*** Opening of Data to process ***
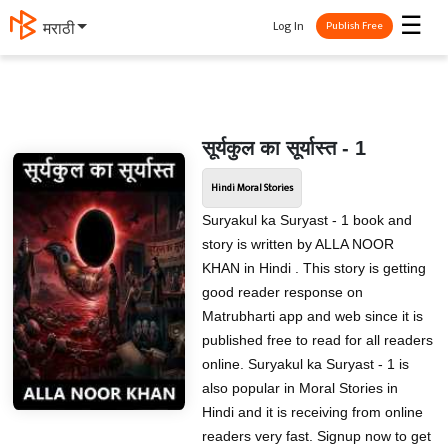
☰
Log In
मराठी
Publish Free
सूर्यकुल का सूर्यास्त - 1
Hindi Moral Stories
Suryakul ka Suryast - 1 book and
story is written by ALLA NOOR
KHAN in Hindi . This story is getting
good reader response on
Matrubharti app and web since it is
published free to read for all readers
online. Suryakul ka Suryast - 1 is
also popular in Moral Stories in
Hindi and it is receiving from online
readers very fast. Signup now to get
*** Close of Data to process ***
> What needs to be done
Scan the entries above for the word "Suryakul" and collect each line holding it.

> Task output
Suryakul ka Suryast - 1 book and
online. Suryakul ka Suryast - 1 is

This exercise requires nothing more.